Ella seguía mirando fijamente a su enemigo. Estrada se hundía sin remedio, pero su expresión se había relajado.

—Tú no lo entiendes —dijo.

Yolanda se estremeció.

—Estrada.

Él no dijo nada más, solo la miró con los ojos muy abiertos.

—¡Estrada, agárrate a mí!

Entonces el teniente se impulsó hacia arriba. Al principio no teníamos la menor idea de qué estaba haciendo. Después observamos con horror que se zambullía de cabeza en el pozo de arenas movedizas. Su espalda fue aún visible durante unos segundos y luego desapareció.

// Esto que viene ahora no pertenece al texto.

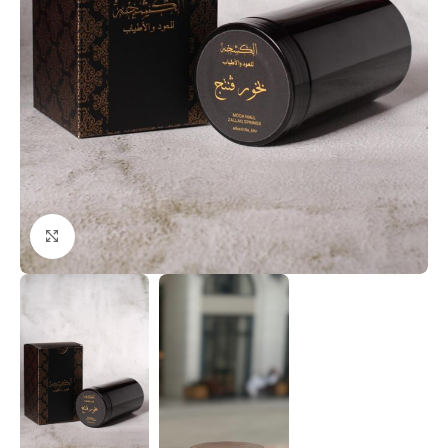
Click to enlarge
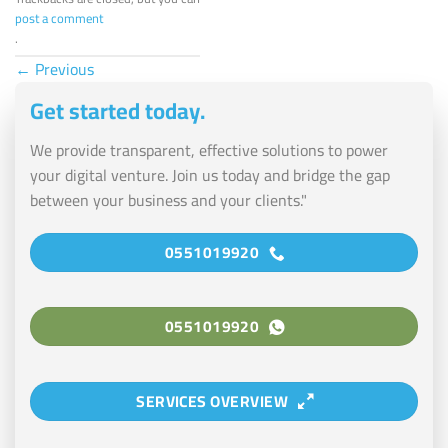
post a comment
.
←
Previous
Get started today.
We provide transparent, effective solutions to power
your digital venture. Join us today and bridge the gap
between your business and your clients."
0551019920
0551019920
SERVICES OVERVIEW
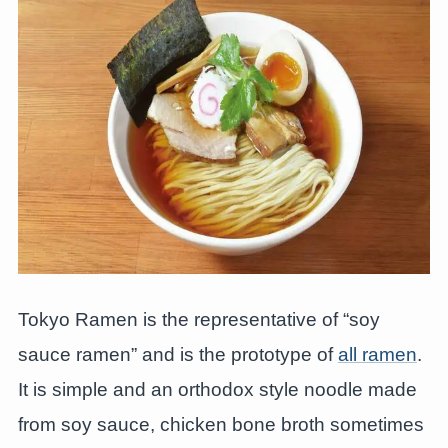
Tokyo Ramen is the representative of “soy
sauce ramen” and is the prototype of
all ramen
.
It is simple and an orthodox style noodle made
from soy sauce, chicken bone broth sometimes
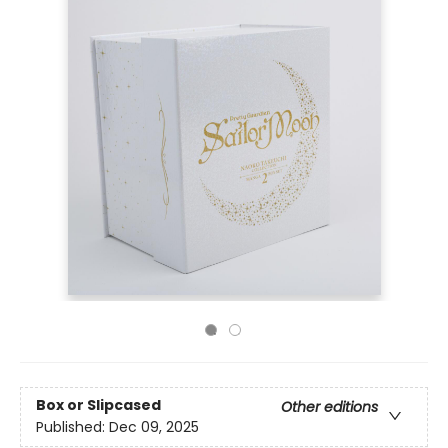
Box or Slipcased
Other editions
Published:
Dec 09, 2025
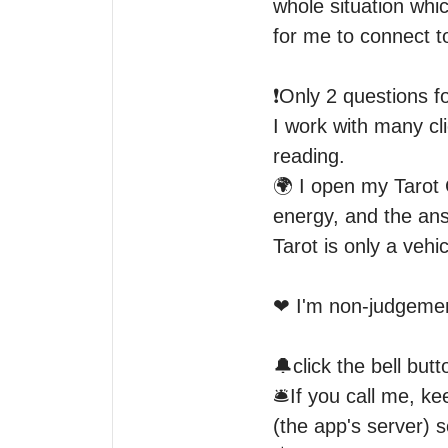
whole situation whic
for me to connect to
❗Only 2 questions for
I work with many cli
reading. 

🌍 I open my Tarot 
energy, and the answ
Tarot is only a vehicl
❤ I'm non-judgement
🔔click the bell but
🛎If you call me, kee
(the app's server) s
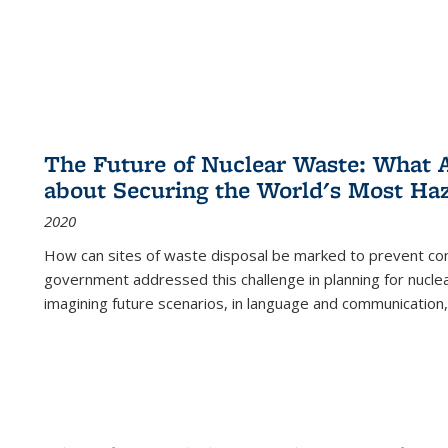
The Future of Nuclear Waste: What A
about Securing the World's Most Ha
2020
How can sites of waste disposal be marked to prevent con
government addressed this challenge in planning for nuclea
imagining future scenarios, in language and communication,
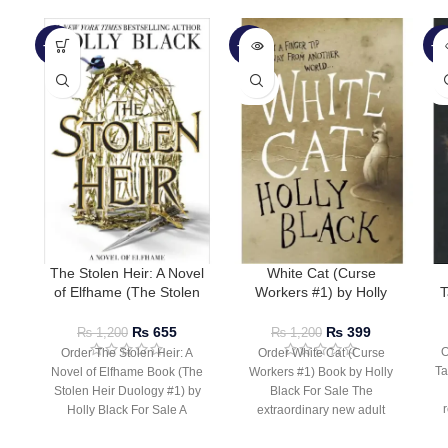
-45%
-67%
-7
SOLD
SO
OUT
O
The Stolen Heir: A Novel
White Cat (Curse
of Elfhame (The Stolen
Workers #1) by Holly
T
Heir Duology #1) by Holly
Black
Black
₨
655
₨
399
₨
1,200
₨
1,200
O
Order The Stolen Heir: A
Order White Cat (Curse
Ta
Novel of Elfhame Book (The
Workers #1) Book by Holly
Stolen Heir Duology #1) by
Black For Sale The
r
Holly Black For Sale A
extraordinary new adult
fantasy of magic in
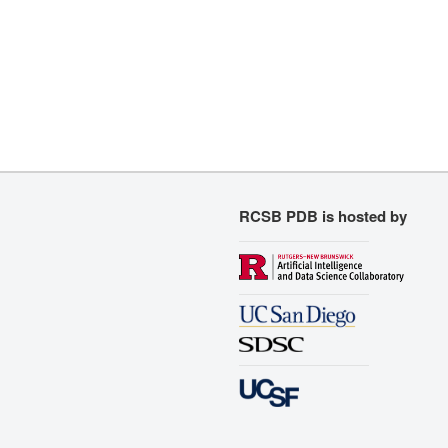
RCSB PDB is hosted by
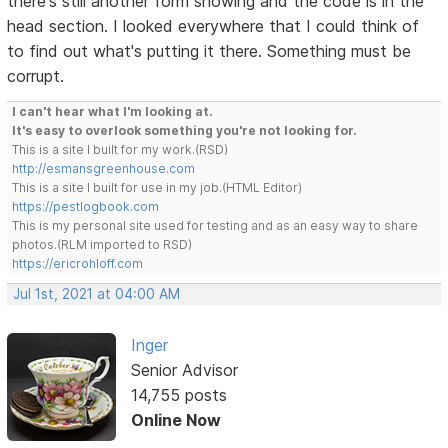
there's still another form showing and the code is in the
head section. I looked everywhere that I could think of
to find out what's putting it there. Something must be
corrupt.
I can't hear what I'm looking at.
It's easy to overlook something you're not looking for.
This is a site I built for my work.(RSD)
http://esmansgreenhouse.com
This is a site I built for use in my job.(HTML Editor)
https://pestlogbook.com
This is my personal site used for testing and as an easy way to share
photos.(RLM imported to RSD)
https://ericrohloff.com
Jul 1st, 2021 at 04:00 AM
Inger
Senior Advisor
14,755 posts
Online Now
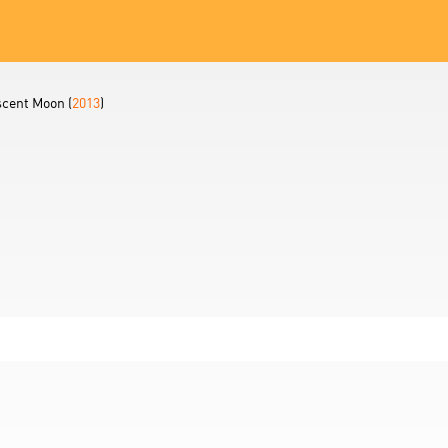
scent Moon (
2013
)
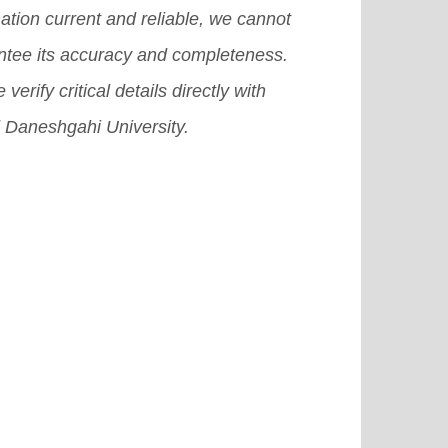
ation current and reliable, we cannot
ntee its accuracy and completeness.
 verify critical details directly with
 Daneshgahi University.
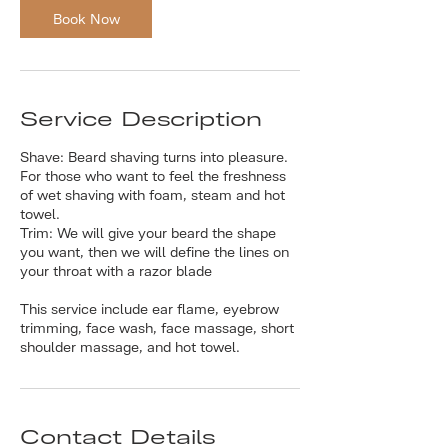
Book Now
Service Description
Shave: Beard shaving turns into pleasure.
For those who want to feel the freshness
of wet shaving with foam, steam and hot
towel.
Trim: We will give your beard the shape
you want, then we will define the lines on
your throat with a razor blade
This service include ear flame, eyebrow
trimming, face wash, face massage, short
shoulder massage, and hot towel.
Contact Details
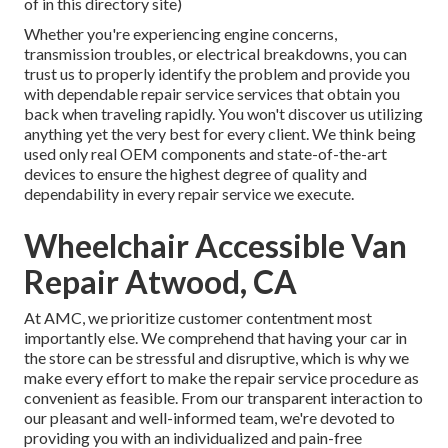
of in this directory site)
Whether you're experiencing engine concerns,
transmission troubles, or electrical breakdowns, you can
trust us to properly identify the problem and provide you
with dependable repair service services that obtain you
back when traveling rapidly. You won't discover us utilizing
anything yet the very best for every client. We think being
used only real OEM components and state-of-the-art
devices to ensure the highest degree of quality and
dependability in every repair service we execute.
Wheelchair Accessible Van
Repair Atwood, CA
At AMC, we prioritize customer contentment most
importantly else. We comprehend that having your car in
the store can be stressful and disruptive, which is why we
make every effort to make the repair service procedure as
convenient as feasible. From our transparent interaction to
our pleasant and well-informed team, we're devoted to
providing you with an individualized and pain-free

En el pozo se hizo un silencio sepulcral. Vimos cómo temblaba la hendidura que había dejado Estrada en las arenas movedizas y cómo se alisaba luego por sí sola.

—¡Seguid tirando! —gritó Manuel.

Volvimos a centrar nuestra atención en Yolanda; tiramos los tres de la hamaca hasta que su cuerpo inerte estuvo fuera de peligro. Erik le rodeó la cintura con los brazos y la ayudó a trepar a gatas, lejos de las arenas movedizas. Finalmente llegó al talud.

Los cuatro jadeábamos, cubiertos de lodo y hierbajos. Manuel parecía agotado y enfermo. Yolanda estaba encorvada y goteaba barro y arena en medio del círculo que formábamos los demás. Se frotó la ropa tratando de quitarse la suciedad, y luego hizo lo mismo conmigo. Pero los oscuros grumos se quedaban pegados a la tela y se incrustaban en los vaqueros. Yolanda tenía los ojos abiertos como platos.

—¿Qué quería decir con eso de que yo no lo entendía? —preguntó.

—No lo sé, cariño —dije.

—¿Qué quería decir?

—No lo sé.

—Quería decir que estaba loco —afirmó Erik—. Quería decir que era un asesino.

—No estoy segura —dijo Yolanda.

—Oh, Dios —exclamó Erik, cerrando los ojos—. Ojalá no lo hubiera visto.

—¿Qué intentabas hacer? —pregunté a Yolanda, rodeándola con mis brazos.

Manuel se pasó la mano por la cabeza.

—¿Por qué te has movido hacia él? Casi te perdemos.

Yolanda me miró a través de los negros mechones que le caían por la cara.

—Trataba de salvarlo, Lola —respondió—. Trataba de salvarle la vida a ese hombre.

Apoyó la mejilla en mi pecho y se echó a llorar.